へしきり長谷部

銘の由来は、かの織田信長が茶坊主を棚ごと圧し斬ったためと伝承されている。気性は主人に忠誠を誓い、任された命を「主命」と言い完璧に遂行させる。打刀の中で抜群の機動を誇る。



カチカチとマウスを動かし、ネットの審神者版の刀剣男子の総評を見やる。これが、中々に面白い記事で各本丸ごとに刀剣男子に個体差が現れている。
たとえば「うちの加州はドライカシューナッツ。基本、しっかりしてる」や「うちの乱ちゃんは最近、スカートの裾を持ち上げて挨拶するのにハマっている」だとか。
しかし、根本的な部分は似ているらしく総評はみな同じようなことが書いてある。特にへしきり長谷部は個体差例が少ない。みな、「主命」と言い社畜の鑑と書かれている。
そんなことはないのに。パソコンから目を離し、後ろを向くとへっしーこと、我が本丸のへしきり長谷部が至福そうな顔で栗羊羹を頬張っている。

「へっしー栗羊羹美味しい?」
「はい、大変美味しいです」

はふぅ…と桜が舞い、部屋が桃色に染まる。いやいや、審神者部屋は春かな。ひらひらと畳に積もる桃色を手で軽く払う。
今はこんな菓子切り長谷部で甘党な刀だけど、うちの本丸に来た時はそりゃあ傑作だった。

うちは、拗ねらせた国広やら馴れ合わない倶利伽羅、和睦(物理)の江雪さんとか一癖も二癖もある刀が多い中、長谷部の様なタイプは物珍しいかった。

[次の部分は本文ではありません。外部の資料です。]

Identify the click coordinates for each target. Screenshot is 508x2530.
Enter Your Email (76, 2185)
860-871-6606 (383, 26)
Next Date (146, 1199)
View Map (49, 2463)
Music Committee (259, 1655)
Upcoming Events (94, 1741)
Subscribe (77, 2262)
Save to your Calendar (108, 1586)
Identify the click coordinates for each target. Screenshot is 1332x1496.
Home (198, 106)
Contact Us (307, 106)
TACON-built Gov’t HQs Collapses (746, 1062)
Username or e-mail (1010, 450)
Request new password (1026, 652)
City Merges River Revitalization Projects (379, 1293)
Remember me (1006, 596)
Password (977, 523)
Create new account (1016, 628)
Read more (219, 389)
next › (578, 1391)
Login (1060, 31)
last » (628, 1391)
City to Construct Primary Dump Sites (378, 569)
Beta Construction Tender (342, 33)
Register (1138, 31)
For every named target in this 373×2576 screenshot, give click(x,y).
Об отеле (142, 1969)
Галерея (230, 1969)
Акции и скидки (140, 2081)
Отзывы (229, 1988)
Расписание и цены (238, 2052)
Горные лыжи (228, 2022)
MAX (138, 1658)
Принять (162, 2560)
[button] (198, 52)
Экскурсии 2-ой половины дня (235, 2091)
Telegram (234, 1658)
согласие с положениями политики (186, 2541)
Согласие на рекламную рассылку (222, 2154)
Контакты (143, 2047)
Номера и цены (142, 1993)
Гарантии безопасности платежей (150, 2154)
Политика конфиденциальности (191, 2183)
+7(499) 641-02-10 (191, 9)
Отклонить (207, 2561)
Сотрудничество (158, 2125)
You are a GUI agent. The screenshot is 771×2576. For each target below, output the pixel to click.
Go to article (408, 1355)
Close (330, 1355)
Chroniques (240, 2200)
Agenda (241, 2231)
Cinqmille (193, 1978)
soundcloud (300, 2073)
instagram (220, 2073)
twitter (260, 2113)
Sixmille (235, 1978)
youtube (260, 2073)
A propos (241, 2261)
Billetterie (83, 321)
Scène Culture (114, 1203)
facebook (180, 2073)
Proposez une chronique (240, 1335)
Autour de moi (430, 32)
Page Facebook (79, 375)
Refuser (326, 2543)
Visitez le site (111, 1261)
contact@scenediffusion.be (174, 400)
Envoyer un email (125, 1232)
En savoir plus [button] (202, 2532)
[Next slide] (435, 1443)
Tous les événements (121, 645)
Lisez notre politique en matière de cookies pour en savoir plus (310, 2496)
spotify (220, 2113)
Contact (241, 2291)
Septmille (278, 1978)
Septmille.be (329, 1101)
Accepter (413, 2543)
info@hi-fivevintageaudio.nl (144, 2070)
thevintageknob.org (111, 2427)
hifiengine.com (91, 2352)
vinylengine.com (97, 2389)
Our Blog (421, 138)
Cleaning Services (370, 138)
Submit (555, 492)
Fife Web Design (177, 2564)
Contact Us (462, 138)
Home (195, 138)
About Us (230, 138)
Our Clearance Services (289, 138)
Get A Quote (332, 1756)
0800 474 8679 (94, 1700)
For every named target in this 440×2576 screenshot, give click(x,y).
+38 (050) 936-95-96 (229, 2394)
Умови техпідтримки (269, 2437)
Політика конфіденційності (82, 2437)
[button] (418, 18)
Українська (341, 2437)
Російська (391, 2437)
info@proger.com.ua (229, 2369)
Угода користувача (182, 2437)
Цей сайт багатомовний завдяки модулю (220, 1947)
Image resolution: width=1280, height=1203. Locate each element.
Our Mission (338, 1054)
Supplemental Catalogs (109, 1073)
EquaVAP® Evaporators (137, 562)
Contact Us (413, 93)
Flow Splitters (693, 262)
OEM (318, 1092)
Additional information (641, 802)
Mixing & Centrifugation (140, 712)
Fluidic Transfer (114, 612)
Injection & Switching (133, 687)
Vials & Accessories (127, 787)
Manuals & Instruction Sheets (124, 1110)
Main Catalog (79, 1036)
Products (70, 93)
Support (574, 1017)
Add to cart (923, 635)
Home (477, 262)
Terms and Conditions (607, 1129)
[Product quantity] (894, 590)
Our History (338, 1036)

「へしきり長谷部と申します。どうぞ、長谷部とお呼びください」
「わかった、へっしー」
「へ、へっしぃ?」

口をぽかんと開き、眉を下げ困惑した表情はなかなかに面白かった。へっしーへっしーと呼び、何度訂正されてもへっしーと呼び倒した。ゲシュタルト崩壊しそうなレベルで呼びまくった。それに対し諦めたのか、へっしー呼びがだんだん定着してきた。
そして、主のためと異様に頑張ってくれるものだから誉を取る度にお菓子をたらふくあげた。和洋関わらず軽菓子から重菓子まであげた。気分は孫にお菓子をあげるお婆ちゃんだ。
はじめは恐れ多いと受け取るのを渋っていて甘いものは嫌いかと思ったけれど、部屋に用事を伝えに行ったら桜を舞わせながら幸せそうに食べていたのを発見した以来、長谷部=甘党が出来上がった。

回想からお菓子を頬張る長谷部に気を向けると、まだ味わう様に食べている。なんともいじらしい。わたしの分も栗羊羹を押し付けてやると、すまなそうにしながら桜が視界を埋めた。

「へっしーは本当にお菓子が好きだね」
「はい、好きです」
「うんうん、甘いものは美味しいよね」
「いえ、主がくださるから好きなんです」

ぱくりと栗羊羹を食べながら、へっしーはとろける様な笑みで私を見てきた。なんということでしょう。うちのへし切長谷部はすこぶる可愛らしい。